Hi Team,
Need help with regex for LINE_BREAKER attribute in props.conf.
I have below log pattern delimited by | , however looks like this is one big event type which does not have newline or carriage return characters so i am not able to use ([\r\n]+) nor ^\w| patterns.
Our architecture needs it and i wont be using out of box psv sourcetype.
Can someone help me provide the right LINE_BREAKER pattern to be used.
Sample log
hostname|cluster_name|11/26/17 00:43:19|AB- 1|INFO| Retail.getCategoryListCodesFromProperties() retail Code List to show the link ::[02756, 2127]
hostname|cluster_name|11/26/17 00:49:28|AB-No Memory|object|||||||123467|123123123|01
hostname|cluster_name|11/26/17 00:51:42|AB-No Memory|object|||||||123455|123123123|00
hostname|cluster_name|11/26/17 01:04:28|AB-No Memory|object|||||||111111|123123123|01
<soapenv:Envelope xmlns:soapenv="http://schemas.xmlsoap.org/soap/envelope/"><soapenv:Header><wsse:Security xmlns:wsse="http://docs.basis-open.org/wss/2004/01/basis-2011-wss-wss-secext-1.0.xsd"><wsse:UsernameToken xmlns:wsse="http://docs.basis-open.org/wss/2004/01/basis-2011-wss-wss-secext-1.0.xsd" xmlns:wsu="http://docs.basis-open.org/wss/2004/01/basis-2011-wss-wss-utility-1.0.xsd"></soapenv:Body></soapenv:Envelope>
hostname|cluster_name|11/26/17 01:06:42|AB-No Memory|object|||||||222222|123123123|00
hostname|cluster_name|11/26/17 01:19:28|AB-No Memory|object|||||||333333|123123123|01
hostname|cluster_name|11/26/17 01:21:42|AB-No Memory|object|||||||555555|123123123|10
hostname|cluster_name|11/26/17 01:34:28|AB-No Memory|object|||||||777777|123123123|11
hostname|cluster_name|11/26/17 01:36:42|AB-No Memory|object|||||||111111|123123123|10
updated soap event
hostname|cluster_name|11/26/17 23:47:17|AB-No Memory|INFO| Webservice SOAP Request
<soapenv:Envelope xmlns:soapenv="http://schemas.xmlsoap.org/soap/envelope/"><soapenv:Header><wsse:Security xmlns:wsse="http://docs.oasis-open.org/wss/2004/01/oasis-200401-wss-wssecurity-secext-1.0.xsd"></soapenv:Envelope>
This is a little ugly, but it should work. It breaks each line before the two fields prior to the timestamp field. Of course, it won't work if either hostname or cluster_name can begin with two digits, but you should be able to adjust for that.

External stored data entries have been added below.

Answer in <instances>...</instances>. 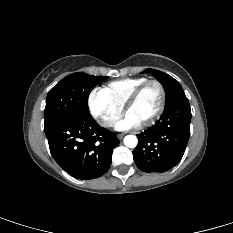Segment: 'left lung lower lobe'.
Returning a JSON list of instances; mask_svg holds the SVG:
<instances>
[{
  "label": "left lung lower lobe",
  "instance_id": "obj_1",
  "mask_svg": "<svg viewBox=\"0 0 233 233\" xmlns=\"http://www.w3.org/2000/svg\"><path fill=\"white\" fill-rule=\"evenodd\" d=\"M191 109L186 97L165 107L160 119L138 136L132 152L137 167L145 172H165L183 157L190 136Z\"/></svg>",
  "mask_w": 233,
  "mask_h": 233
}]
</instances>
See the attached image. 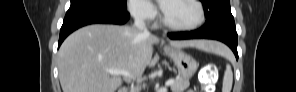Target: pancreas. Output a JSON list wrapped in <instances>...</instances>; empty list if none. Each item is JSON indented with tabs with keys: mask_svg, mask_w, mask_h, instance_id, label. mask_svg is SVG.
<instances>
[{
	"mask_svg": "<svg viewBox=\"0 0 296 92\" xmlns=\"http://www.w3.org/2000/svg\"><path fill=\"white\" fill-rule=\"evenodd\" d=\"M189 80L178 77L174 83L171 85L172 92H183L189 87Z\"/></svg>",
	"mask_w": 296,
	"mask_h": 92,
	"instance_id": "1",
	"label": "pancreas"
}]
</instances>
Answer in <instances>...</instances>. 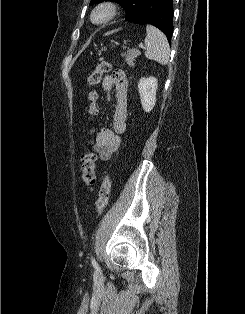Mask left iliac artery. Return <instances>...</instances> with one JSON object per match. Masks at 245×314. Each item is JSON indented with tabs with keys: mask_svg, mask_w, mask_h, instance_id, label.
<instances>
[{
	"mask_svg": "<svg viewBox=\"0 0 245 314\" xmlns=\"http://www.w3.org/2000/svg\"><path fill=\"white\" fill-rule=\"evenodd\" d=\"M91 262H92V265H93L95 268H98L97 262L95 261L94 258L91 259Z\"/></svg>",
	"mask_w": 245,
	"mask_h": 314,
	"instance_id": "44dca946",
	"label": "left iliac artery"
}]
</instances>
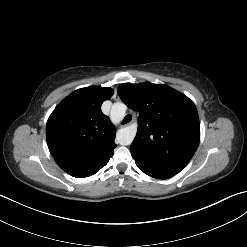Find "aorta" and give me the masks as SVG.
Listing matches in <instances>:
<instances>
[{"mask_svg": "<svg viewBox=\"0 0 247 247\" xmlns=\"http://www.w3.org/2000/svg\"><path fill=\"white\" fill-rule=\"evenodd\" d=\"M126 105L120 102L114 103L111 108V118L115 122H120L125 117ZM137 128L134 125L121 128L117 132V141L121 145H130L136 135Z\"/></svg>", "mask_w": 247, "mask_h": 247, "instance_id": "1", "label": "aorta"}]
</instances>
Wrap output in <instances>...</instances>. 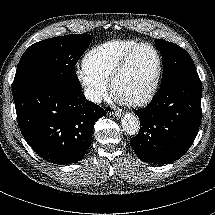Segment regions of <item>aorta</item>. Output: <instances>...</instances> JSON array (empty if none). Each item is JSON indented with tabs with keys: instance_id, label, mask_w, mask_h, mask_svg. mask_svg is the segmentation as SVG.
Listing matches in <instances>:
<instances>
[{
	"instance_id": "obj_1",
	"label": "aorta",
	"mask_w": 215,
	"mask_h": 215,
	"mask_svg": "<svg viewBox=\"0 0 215 215\" xmlns=\"http://www.w3.org/2000/svg\"><path fill=\"white\" fill-rule=\"evenodd\" d=\"M122 128L128 135H136L140 130V121L136 116L126 115L122 119Z\"/></svg>"
}]
</instances>
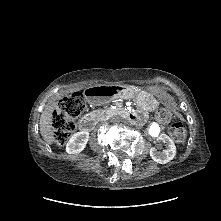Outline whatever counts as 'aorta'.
<instances>
[{
	"label": "aorta",
	"mask_w": 221,
	"mask_h": 221,
	"mask_svg": "<svg viewBox=\"0 0 221 221\" xmlns=\"http://www.w3.org/2000/svg\"><path fill=\"white\" fill-rule=\"evenodd\" d=\"M147 132L149 133V135L151 136H158L159 132H160V128L158 126V124L156 123H152L148 128H147Z\"/></svg>",
	"instance_id": "obj_1"
}]
</instances>
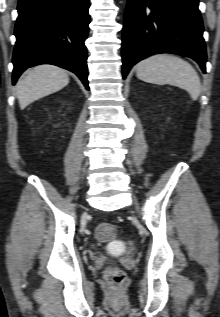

LINE_BREAKER = ()\w+\|\w+\|\d\d\/
TIME_PREFIX = \w+\|\w+\|
TIME_FORMAT = %m/%d/%y %H:%M:%S
I am assuming that there is either whitespace or a pipe before hostname
so try this:
LINE_BREAKER = (^|\s|\|)(?:[^|]+\|){2}\d+\/\d+\/\d+\s+\d+:\d+:\d+\|
TIME_PREFIX = (?:[^|]+\|){2}
TIME_FORMAT = %m/%d/%y %H:%M:%S
Hi woodcock, thank you for the response and regex, unfortunately this did not work. You are right the soap event did have whitespace, I updated the sample log with latest event. I tried using psv sourcetype as well it is also breaking the soap event as new line event.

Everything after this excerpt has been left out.